-- Exercise materials follows --

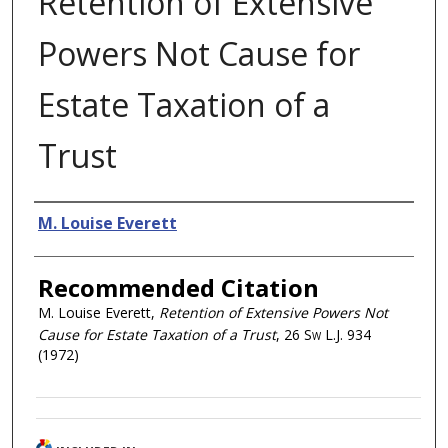
Retention of Extensive
Powers Not Cause for
Estate Taxation of a
Trust
Authors
M. Louise Everett
Recommended Citation
M. Louise Everett,
Retention of Extensive Powers Not
Cause for Estate Taxation of a Trust
, 26
Sw L.J.
934
(1972)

-- Exercise materials concluded --

Problem description:
Note every line of the entries in which "Cause" appears, and copy it down.

Result:
Powers Not Cause for
Cause for Estate Taxation of a Trust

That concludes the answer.